To make matters worse, the marine biologists only examined a little bit of the UNESCO World Heritage Site, which lies roughly 960 kilometres west of the South American coast in the equatorial Pacific Ocean.
"This discovery resets how we think about what's natural in the ocean around the Galápagos, and what the impacts may be on these high-value conservation areas," says Carlton.
With colleagues from the Smithsonian Institute in the US and the Charles Darwin Foundation in Ecuador, he conducted field surveys on two of the larger islands – Santa Cruz and Baltra. They hung settlement plates from docks, suspended one metre underwater to see what would grow on them.

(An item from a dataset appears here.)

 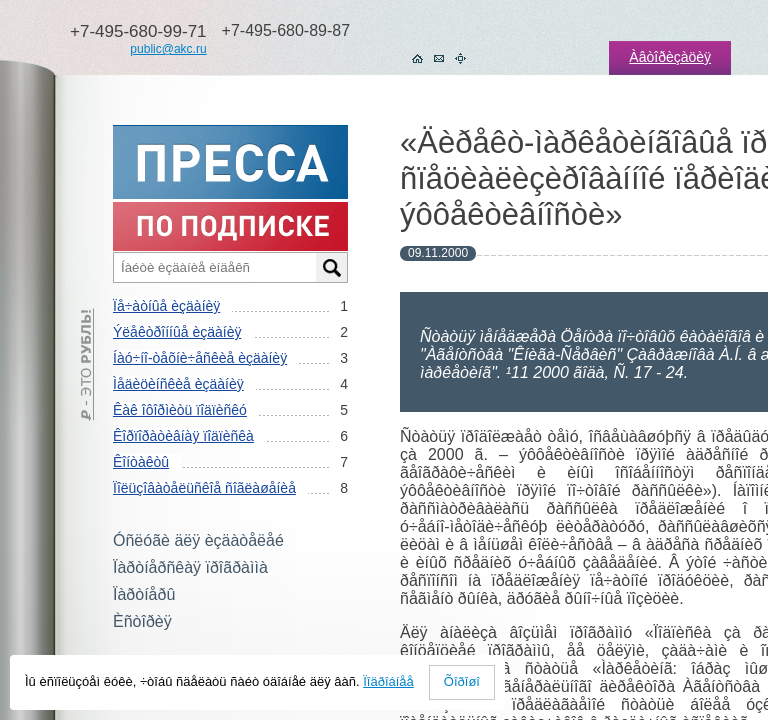 What do you see at coordinates (183, 436) in the screenshot?
I see `Êîðïîðàòèâíàÿ ïîäïèñêà` at bounding box center [183, 436].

Most off the 48 additional non-native species they documented were sea squirts, marine worms or moss animals (also called bryozoans).
Thirty were new discoveries that could have survived on the islands for decades under the radar, 17 were species scientists knew lived on the Galápagos but had thought were native, and the final one had been collected in 1987 but not previously identified
Among the most concerning discoveries were the bryozoan Amathia verticillate – known for fouling pipes and fishing gear and killing seagrasses – and the date mussel (Leiosolenus aristatus), which researchers have already seen boring into Galápagos corals.
This has all happened, the researchers note, despite the islands having one of the most stringent biosecurity programs in the world.
International vessels entering the marine reserve may anchor in only one of the main ports, where divers inspect them. If non-native species are found, a vessel is requested to leave and have its hull cleaned before returning for a second inspection.
The problem, of course, is sheer weight of numbers. In 1938, just over 700 people lived in what was a pretty remote part of the world. Today, more than 25,000 people live on the islands, and nearly 250,000 visit each year.